Trig question

[icelated]

I have a problem in my text book that i cannot possibly figure out.

if sin(A) = 3/5 and angle A is in the second quadrant, find the following without using any inverse functions. Provide exact answer
completely simplified.

I cannot do
a. b. or c.

a. cos(A)
b. tan(A)
c. csc(A)

I do not even know how to tackle this problem! Do i need to use some type of identity?
How can 3/5 be in Q2?and why does that even matter?
Can someone help me do the first one a. cos(A) and then i can do the rest?

I just dot know where to begin.
Thank you

 

[wjm11]

if sin(A) = 3/5 and angle A is in the second quadrant, find the following without using any inverse functions. Provide exact answer
completely simplified.

Just draw a triangle in the second quadrant with A as the reference angle (near the origin). Remember that the sine of an angle is equal to the ratio of the opposite side over the hypotenuse. Since the sine of A is 3/5, that means that the opposite side is 3 and the hypotenuse is 5. Write these values on your drawing. Using the Pythagorean Theorem, we can calculate that the adjacent side is 4. However, since this is in the second quadrant, that 4 is in the negative x direction, so it is a -4. (That's why the quadrant matters; we have to keep track of the signs of the x and y values.) Mark that on your drawing also.

Now that you have all three sides of the triangle solved, you can find any trig ratio that you want for angle A.

 

[icelated]

Oh, i should have known this.

Remember that the sine of an angle is equal to the ratio of the opposite side over the hypotenuse.

what if the angle is in degrees?

I guess i am use to working in the other direction.
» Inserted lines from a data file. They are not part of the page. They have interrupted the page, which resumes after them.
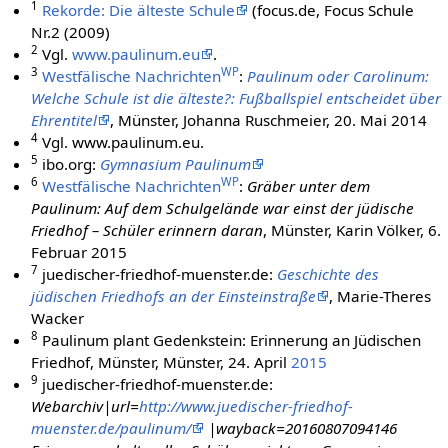
1
Rekorde: Die älteste Schule
(focus.de, Focus Schule
Nr.2 (2009)
2
Vgl.
www.paulinum.eu
.
3
WP
Westfälische Nachrichten
:
Paulinum oder Carolinum:
Welche Schule ist die älteste?: Fußballspiel entscheidet über
Ehrentitel
, Münster, Johanna Ruschmeier, 20. Mai 2014
4
Vgl. www.paulinum.eu.
5
ibo.org:
Gymnasium Paulinum
6
WP
Westfälische Nachrichten
:
Gräber unter dem
Paulinum: Auf dem Schulgelände war einst der jüdische
Friedhof – Schüler erinnern daran
, Münster, Karin Völker, 6.
Februar 2015
7
juedischer-friedhof-muenster.de:
Geschichte des
jüdischen Friedhofs an der Einsteinstraße
, Marie-Theres
Wacker
8
Paulinum plant Gedenkstein: Erinnerung an Jüdischen
Friedhof, Münster, Münster, 24. April
2015
9
juedischer-friedhof-muenster.de:
Webarchiv|url=
http://www.juedischer-friedhof-
muenster.de/paulinum/
|wayback=20160807094146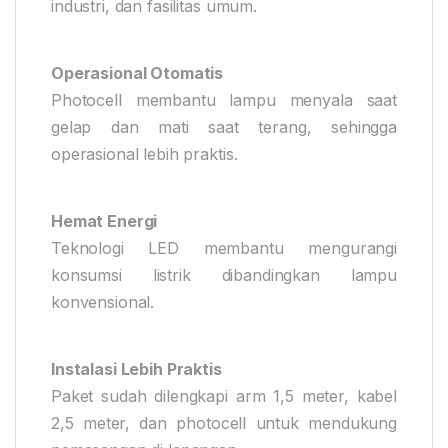
industri, dan fasilitas umum.
Operasional Otomatis
Photocell membantu lampu menyala saat
gelap dan mati saat terang, sehingga
operasional lebih praktis.
Hemat Energi
Teknologi LED membantu mengurangi
konsumsi listrik dibandingkan lampu
konvensional.
Instalasi Lebih Praktis
Paket sudah dilengkapi arm 1,5 meter, kabel
2,5 meter, dan photocell untuk mendukung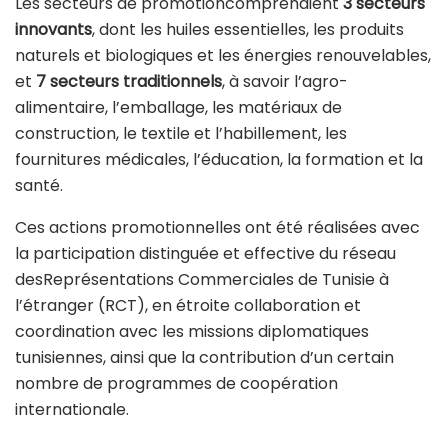
Les secteurs de promotioncomprenaient
3 secteurs
innovants
, dont les huiles essentielles, les produits
naturels et biologiques et les énergies renouvelables,
et
7 secteurs traditionnels
, à savoir l’agro-
alimentaire, l’emballage, les matériaux de
construction, le textile et l’habillement, les
fournitures médicales, l’éducation, la formation et la
santé.
Ces actions promotionnelles ont été réalisées avec
la participation distinguée et effective du réseau
desReprésentations Commerciales de Tunisie à
l’étranger (RCT), en étroite collaboration et
coordination avec les missions diplomatiques
tunisiennes, ainsi que la contribution d’un certain
nombre de programmes de coopération
internationale.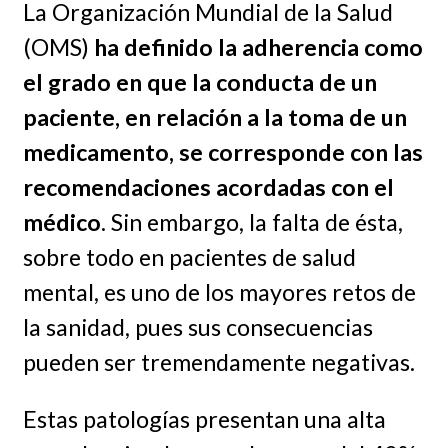
La Organización Mundial de la Salud
(OMS)
ha definido la adherencia como
el grado en que la conducta de un
paciente, en relación a la toma de un
medicamento, se corresponde con las
recomendaciones acordadas con el
médico
. Sin embargo, la falta de ésta,
sobre todo en pacientes de salud
mental, es uno de los mayores retos de
la sanidad, pues sus consecuencias
pueden ser tremendamente negativas.
Estas patologías presentan una alta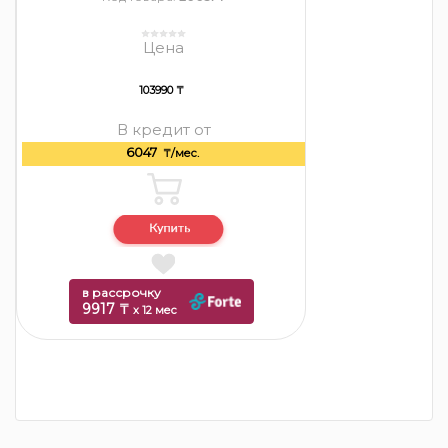
Цена
103990 ₸
В кредит от
6047
₸/мес.
в рассрочку
9917 ₸
x 12 мес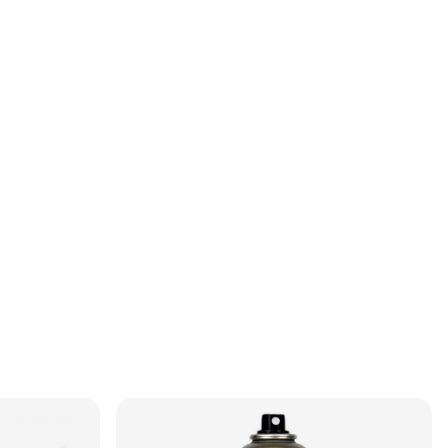
 konstruktionen
klara linsen ger
.Med
bärligt
llt och privat
ga krav på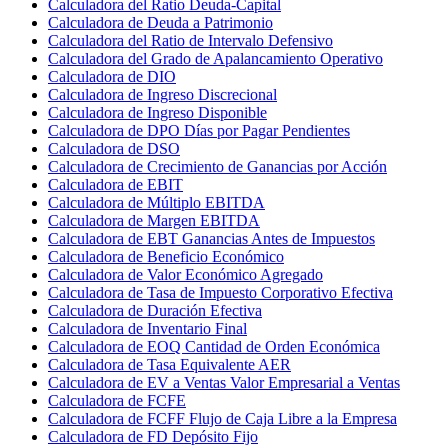
Calculadora del Ratio Deuda-Capital
Calculadora de Deuda a Patrimonio
Calculadora del Ratio de Intervalo Defensivo
Calculadora del Grado de Apalancamiento Operativo
Calculadora de DIO
Calculadora de Ingreso Discrecional
Calculadora de Ingreso Disponible
Calculadora de DPO Días por Pagar Pendientes
Calculadora de DSO
Calculadora de Crecimiento de Ganancias por Acción
Calculadora de EBIT
Calculadora de Múltiplo EBITDA
Calculadora de Margen EBITDA
Calculadora de EBT Ganancias Antes de Impuestos
Calculadora de Beneficio Económico
Calculadora de Valor Económico Agregado
Calculadora de Tasa de Impuesto Corporativo Efectiva
Calculadora de Duración Efectiva
Calculadora de Inventario Final
Calculadora de EOQ Cantidad de Orden Económica
Calculadora de Tasa Equivalente AER
Calculadora de EV a Ventas Valor Empresarial a Ventas
Calculadora de FCFE
Calculadora de FCFF Flujo de Caja Libre a la Empresa
Calculadora de FD Depósito Fijo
Not backwards.. Thank you..


a) cos(A) = 4/3

Since, tan(A) = sin / cos
b) tan(A) = 3/ -4?
c) csc = 1 / sin = 1/3?

Thank you

 

[wjm11]

what if the angle is in degrees?

a) cos(A) = 4/3

Since, tan(A) = sin / cos
b) tan(A) = 3/ -4?
c) csc = 1 / sin = 1/3?

We don't really care what the angle is in this problem; it irrelevant whether it's in degrees or not.

cos(A) = -4/5 (adjacent/hyp.)
tan(A) = 3/ -4 = -(3/4)
csc(A) = 1 / sin(A) = 1/(3/5) = 5/3